What to take away from this
The story of GitHub Copilot code review is simple at its core: give the agent better tools, but also better instructions on how to use them. In the era of agentic AI, where autonomous systems are entering production workflows, this is a lesson that extends beyond a single company or a single product. For Czech developers and companies considering deploying AI into code review, the practical takeaway is: don't just rely on the AI tool "somehow" working. Invest time in custom instructions — define what the reviewer should focus on, what conventions your team follows, and what language it should communicate in. It's in these details that the difference is born between an AI assistant that just generates noise and an AI colleague that genuinely helps.Can Copilot code review detect security vulnerabilities, or just stylistic errors?
Copilot code review primarily focuses on logic errors, potential bugs, and performance issues — not just code style. For security analysis, however, GitHub Advanced Security with the Copilot Autofix feature is more suitable, as it specializes directly in detecting and fixing vulnerabilities (such as injection attacks or sensitive data leaks). Both tools complement each other.
How does Copilot code review differ from competing tools like CodeRabbit or Amazon Q Developer?

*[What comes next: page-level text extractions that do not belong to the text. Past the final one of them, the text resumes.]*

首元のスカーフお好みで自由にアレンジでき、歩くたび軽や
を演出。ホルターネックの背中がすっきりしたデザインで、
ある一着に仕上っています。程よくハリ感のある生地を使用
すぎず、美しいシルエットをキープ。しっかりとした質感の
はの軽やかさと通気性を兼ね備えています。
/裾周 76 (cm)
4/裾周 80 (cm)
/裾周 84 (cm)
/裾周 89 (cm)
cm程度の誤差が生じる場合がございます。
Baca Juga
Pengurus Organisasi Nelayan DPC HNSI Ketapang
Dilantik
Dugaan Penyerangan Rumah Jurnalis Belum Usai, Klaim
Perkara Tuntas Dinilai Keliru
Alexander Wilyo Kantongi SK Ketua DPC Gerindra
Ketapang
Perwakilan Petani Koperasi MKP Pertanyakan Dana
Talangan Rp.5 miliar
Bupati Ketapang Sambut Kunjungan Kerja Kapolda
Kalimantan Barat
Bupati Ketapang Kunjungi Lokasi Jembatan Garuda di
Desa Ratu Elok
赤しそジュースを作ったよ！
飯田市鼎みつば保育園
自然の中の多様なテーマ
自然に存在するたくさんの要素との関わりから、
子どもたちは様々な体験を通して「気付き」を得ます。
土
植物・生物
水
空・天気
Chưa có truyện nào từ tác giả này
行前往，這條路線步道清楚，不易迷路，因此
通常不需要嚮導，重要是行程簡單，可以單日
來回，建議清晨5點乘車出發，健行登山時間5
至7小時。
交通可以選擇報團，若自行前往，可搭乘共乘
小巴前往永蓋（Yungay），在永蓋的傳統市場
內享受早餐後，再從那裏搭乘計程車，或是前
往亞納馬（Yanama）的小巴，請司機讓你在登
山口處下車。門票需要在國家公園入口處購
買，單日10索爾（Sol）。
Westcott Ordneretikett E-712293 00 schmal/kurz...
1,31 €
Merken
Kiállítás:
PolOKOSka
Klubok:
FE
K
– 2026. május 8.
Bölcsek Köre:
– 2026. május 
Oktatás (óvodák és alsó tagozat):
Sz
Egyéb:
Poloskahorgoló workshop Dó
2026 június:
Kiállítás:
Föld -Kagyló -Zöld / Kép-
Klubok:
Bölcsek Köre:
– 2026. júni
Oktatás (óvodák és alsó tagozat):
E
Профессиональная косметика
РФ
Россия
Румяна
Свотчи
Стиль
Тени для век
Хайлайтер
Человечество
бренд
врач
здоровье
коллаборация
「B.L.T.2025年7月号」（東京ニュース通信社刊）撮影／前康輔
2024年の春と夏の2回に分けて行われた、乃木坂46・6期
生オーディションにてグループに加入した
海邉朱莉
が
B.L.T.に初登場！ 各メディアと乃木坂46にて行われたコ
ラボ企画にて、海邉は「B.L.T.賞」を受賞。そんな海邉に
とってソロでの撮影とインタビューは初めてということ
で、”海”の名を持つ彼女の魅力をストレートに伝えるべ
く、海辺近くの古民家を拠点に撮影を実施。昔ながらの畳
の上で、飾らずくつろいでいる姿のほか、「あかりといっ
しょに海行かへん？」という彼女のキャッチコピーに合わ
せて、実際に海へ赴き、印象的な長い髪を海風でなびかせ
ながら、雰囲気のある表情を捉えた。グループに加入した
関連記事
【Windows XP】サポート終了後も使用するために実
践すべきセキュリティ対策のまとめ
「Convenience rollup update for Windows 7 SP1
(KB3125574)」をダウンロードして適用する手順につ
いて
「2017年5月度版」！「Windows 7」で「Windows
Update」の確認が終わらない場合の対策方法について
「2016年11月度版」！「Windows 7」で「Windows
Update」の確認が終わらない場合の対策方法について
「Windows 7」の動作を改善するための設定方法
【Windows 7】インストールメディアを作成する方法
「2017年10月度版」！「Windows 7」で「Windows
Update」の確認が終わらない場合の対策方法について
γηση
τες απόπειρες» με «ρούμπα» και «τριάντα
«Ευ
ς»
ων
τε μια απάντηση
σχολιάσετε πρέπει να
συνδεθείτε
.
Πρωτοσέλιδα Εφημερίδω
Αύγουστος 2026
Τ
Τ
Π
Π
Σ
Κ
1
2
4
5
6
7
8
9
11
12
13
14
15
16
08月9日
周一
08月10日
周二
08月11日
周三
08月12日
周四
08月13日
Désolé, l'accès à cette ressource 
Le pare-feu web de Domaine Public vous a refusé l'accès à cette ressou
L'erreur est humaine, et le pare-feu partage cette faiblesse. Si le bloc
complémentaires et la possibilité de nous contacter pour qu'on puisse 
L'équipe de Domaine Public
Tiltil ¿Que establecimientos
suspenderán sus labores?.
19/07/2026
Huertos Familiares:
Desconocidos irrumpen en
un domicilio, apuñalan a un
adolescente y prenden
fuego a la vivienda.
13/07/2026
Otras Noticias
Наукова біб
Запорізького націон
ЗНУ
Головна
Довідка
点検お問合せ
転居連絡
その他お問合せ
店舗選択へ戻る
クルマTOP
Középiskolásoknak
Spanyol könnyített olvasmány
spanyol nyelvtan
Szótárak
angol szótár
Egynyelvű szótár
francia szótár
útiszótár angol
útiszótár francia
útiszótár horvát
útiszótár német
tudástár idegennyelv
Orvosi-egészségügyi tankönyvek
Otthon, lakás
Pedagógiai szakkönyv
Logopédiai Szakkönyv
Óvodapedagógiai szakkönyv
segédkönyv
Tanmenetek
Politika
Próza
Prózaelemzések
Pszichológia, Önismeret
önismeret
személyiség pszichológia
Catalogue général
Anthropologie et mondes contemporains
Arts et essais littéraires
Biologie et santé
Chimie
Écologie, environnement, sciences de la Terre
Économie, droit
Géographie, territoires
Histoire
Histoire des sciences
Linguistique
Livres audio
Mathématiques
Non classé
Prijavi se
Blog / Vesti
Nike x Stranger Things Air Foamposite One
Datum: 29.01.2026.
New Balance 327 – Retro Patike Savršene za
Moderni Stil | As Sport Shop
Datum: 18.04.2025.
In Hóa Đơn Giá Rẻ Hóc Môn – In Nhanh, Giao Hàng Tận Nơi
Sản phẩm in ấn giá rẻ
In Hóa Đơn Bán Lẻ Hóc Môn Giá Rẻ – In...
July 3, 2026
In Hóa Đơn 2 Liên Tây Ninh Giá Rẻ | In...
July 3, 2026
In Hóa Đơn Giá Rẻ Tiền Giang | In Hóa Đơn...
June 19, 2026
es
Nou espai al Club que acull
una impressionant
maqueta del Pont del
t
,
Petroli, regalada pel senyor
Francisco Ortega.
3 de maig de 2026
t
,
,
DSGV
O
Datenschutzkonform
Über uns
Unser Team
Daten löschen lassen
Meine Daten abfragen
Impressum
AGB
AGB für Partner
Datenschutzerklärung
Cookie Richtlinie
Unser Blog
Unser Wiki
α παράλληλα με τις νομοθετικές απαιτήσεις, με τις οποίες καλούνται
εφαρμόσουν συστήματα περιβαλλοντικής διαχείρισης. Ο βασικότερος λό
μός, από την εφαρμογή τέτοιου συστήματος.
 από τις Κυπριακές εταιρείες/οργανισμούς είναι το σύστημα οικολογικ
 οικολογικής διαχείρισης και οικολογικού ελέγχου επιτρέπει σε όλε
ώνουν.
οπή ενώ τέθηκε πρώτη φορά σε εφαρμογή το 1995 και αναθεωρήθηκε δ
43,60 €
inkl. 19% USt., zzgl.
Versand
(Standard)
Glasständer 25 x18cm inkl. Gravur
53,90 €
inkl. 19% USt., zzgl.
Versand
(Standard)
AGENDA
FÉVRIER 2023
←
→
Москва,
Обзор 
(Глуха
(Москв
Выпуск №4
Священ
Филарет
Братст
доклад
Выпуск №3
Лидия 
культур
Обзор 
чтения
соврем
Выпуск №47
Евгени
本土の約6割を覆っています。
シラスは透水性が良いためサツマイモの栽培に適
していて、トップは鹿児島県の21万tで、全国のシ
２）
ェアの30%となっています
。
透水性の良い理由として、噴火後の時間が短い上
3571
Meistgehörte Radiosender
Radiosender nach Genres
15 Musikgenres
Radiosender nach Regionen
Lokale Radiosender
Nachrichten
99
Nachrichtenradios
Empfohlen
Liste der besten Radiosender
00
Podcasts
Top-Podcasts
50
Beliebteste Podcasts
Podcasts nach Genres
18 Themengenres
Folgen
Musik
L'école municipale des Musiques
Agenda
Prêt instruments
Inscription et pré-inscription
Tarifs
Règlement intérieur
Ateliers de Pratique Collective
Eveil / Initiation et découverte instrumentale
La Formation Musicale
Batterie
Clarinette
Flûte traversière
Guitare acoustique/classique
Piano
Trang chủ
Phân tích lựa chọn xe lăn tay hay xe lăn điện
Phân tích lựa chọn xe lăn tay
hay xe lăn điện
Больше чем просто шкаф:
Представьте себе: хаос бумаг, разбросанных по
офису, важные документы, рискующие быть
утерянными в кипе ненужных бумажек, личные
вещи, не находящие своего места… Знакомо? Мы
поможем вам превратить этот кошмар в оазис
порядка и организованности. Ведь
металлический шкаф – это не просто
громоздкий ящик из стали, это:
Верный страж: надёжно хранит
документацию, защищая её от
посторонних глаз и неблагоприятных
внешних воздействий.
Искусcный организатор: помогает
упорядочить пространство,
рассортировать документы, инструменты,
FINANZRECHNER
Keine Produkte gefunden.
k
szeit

The biggest difference is integration. Copilot code review is a native part of GitHub — you don't need an external app, separate tokens, or permission management outside the GitHub ecosystem. CodeRabbit, on the other hand, offers more detailed configurability and support for GitLab and Bitbucket. Amazon Q Developer excels at security checks and is free for individuals. The choice depends on which ecosystem you use and how deep a customization you need.
Can I use Copilot code review even if I don't write code in English — for example, with Czech variable names and comments?
Yes, Copilot code review works regardless of the language of comments or variable names. The model understands code structure, not just natural language. Moreover, if you use custom instructions in .github/copilot-instructions.md, you can teach Copilot to respect your team's specific conventions — including the language in which it should respond.